Manœuvres et intrigues pour empêcher un règlement pacifique : Qui veut entretenir la crise en Libye ?
Le Secrétaire général de l’Organisation des Nations Unies, Antonio Guterres, a proposé, la semaine dernière, la nomination de l’ancien ministre algérien des Affaires étrangères Sabri Boukadoum en tant qu’émissaire onusien pour la Libye. Une proposition qui reflète le crédit dont bénéficie la diplomatie algérienne et la position de l’Algérie en ce qui concerne le règlement du dossier libyen. Cependant, l’opposition à cette nomination affichée au niveau du Conseil de sécurité par les Émirats arabes unis, dénote de la volonté des forces à l’œuvre d’entretenir le brasier libyen au seul profit d’intérêts étroits d’acteurs directement impliqués dans le conflit.
Le Secrétaire général de l’ONU, Antonio Guterres, a suggéré aux quinze membres du Conseil de sécurité le nom du diplomate algérien, Sabri Boukadoum, pour occuper le poste d’émissaire de l’Organisation pour la Libye. Un poste resté vacant depuis la démission de Jan Kubis le 23 novembre dernier au regard de la complexité du dossier. Cette démission a induit la nomination de Stéphanie Williams en tant que Conseillère spéciale de SG de l’ONU pour la Libye, qui doit depuis assurer une sorte d’intérim en attendant la nomination d’un nouvel émissaire. Williams dont le mandat expire aujourd’hui a fait face à de nombreuses complications suite au report sine die des élections, lesquelles ont conduit au retour à une situation analogue à celle prévalant avant la Conférence de Berlin 1 avec deux gouvernements parallèles et la reprise des combats entre les forces régulières et celles de Khalifa Haftar. Une situation qui a d’ailleurs justifié l’urgence de la nomination d’un nouvel émissaire de l’ONU. D’ailleurs, le choix de Guterres qui s’est porté une seconde fois sur un diplomate algérien reflète tout le crédit de l’approche algérienne pour le règlement de la crise libyenne. Il est vrai que l’Algérie qui affiche sa totale neutralité et qui se tient en « équidistance » entre les parties en conflit, a dès le départ et dès la Conférence de Berlin 1, soutenu que la solution à la crise est avant tout libyenne. L’Algérie, qui a toujours assuré que le règlement de la crise passe par un processus de réconciliation nationale et un dialogue inter-libyen qui doit aboutir à la tenue d’élections démocratiques devant doter la Libye d’institutions légitimes, souligne la nécessité de mettre fin à toute forme d’intervention étrangère dans ce pays.

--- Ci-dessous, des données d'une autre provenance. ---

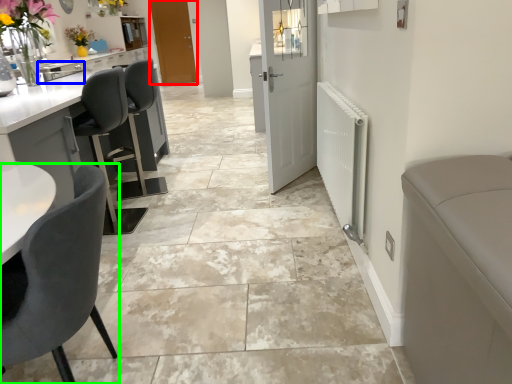 Question: Based on their relative distances, which object is farther from door (highlighted by a red box)? Choose from sink (highlighted by a blue box) and chair (highlighted by a green box).

Choices:
 (A) sink
 (B) chair

Answer: (B) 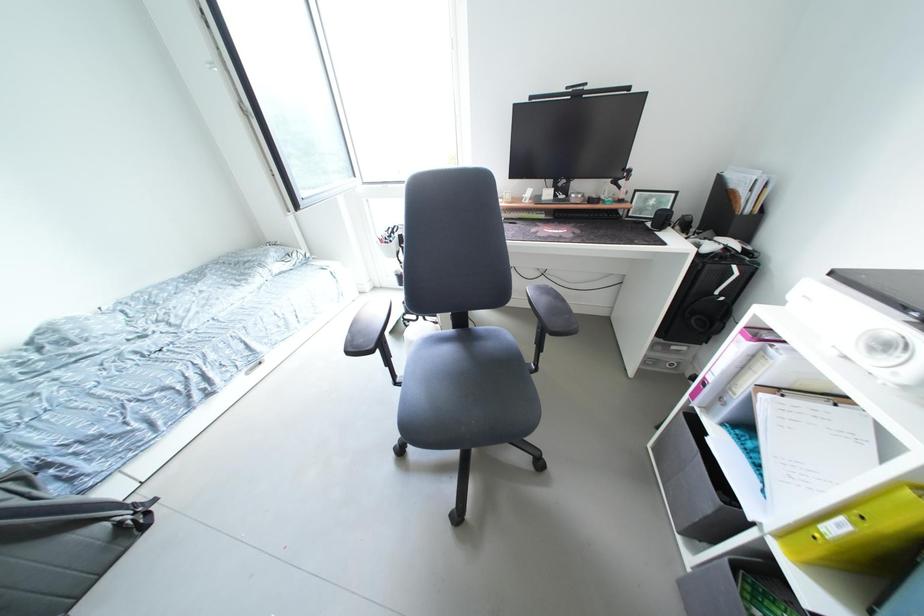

La nomination de Sabri Boukadoum fait consensus dans la mesure où elle été validée par 14 membres sur les 15 que compte le Conseil de sécurité de l’ONU. Seuls les EAU se sont opposés à cette nomination. Cela rappelle d’ailleurs comment le jeu des intrigues et des intérêts des Emirats arabes unies avait fait capoter la nomination de Ramtane Lamamra en en avril 2020, en raison du véto de Washington sur instigation de leur allié émirati !
Les Émirats, Sherpa des intérêts bellicistes
Ce nouveau blocage par les Emirats arabes unies suscite d’ailleurs moult questions et interrogations. Les Emirats arabes unies ont mené un travail de sape en sourdine contraire à son rôle au plan formel en sa qualité de membre non permanent au sein du Conseil de sécurité dans la perspective de défendre les positions du monde arabe à travers ses États respectifs.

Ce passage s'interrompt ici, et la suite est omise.